Saved entries:

******************************

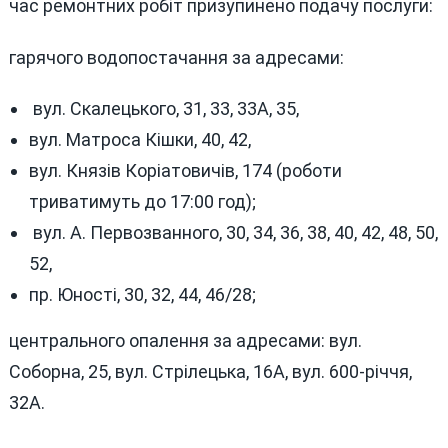
час ремонтних робіт призупинено подачу послуги:
гарячого водопостачання за адресами:
вул. Скалецького, 31, 33, 33А, 35,
вул. Матроса Кішки, 40, 42,
вул. Князів Коріатовичів, 174 (роботи
триватимуть до 17:00 год);
вул. А. Первозванного, 30, 34, 36, 38, 40, 42, 48, 50,
52,
пр. Юності, 30, 32, 44, 46/28;
центрального опалення за адресами: вул.
Соборна, 25, вул. Стрілецька, 16А, вул. 600-річчя,
32А.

******************************

§ ACTIVITY
Write out, exactly as they appear, the lines from the one containing "триватимуть до 17:00 год);" through the last line of the records above, both included, and nothing more.

§ OUTPUT OF THE TASK
триватимуть до 17:00 год);
вул. А. Первозванного, 30, 34, 36, 38, 40, 42, 48, 50,
52,
пр. Юності, 30, 32, 44, 46/28;
центрального опалення за адресами: вул.
Соборна, 25, вул. Стрілецька, 16А, вул. 600-річчя,
32А.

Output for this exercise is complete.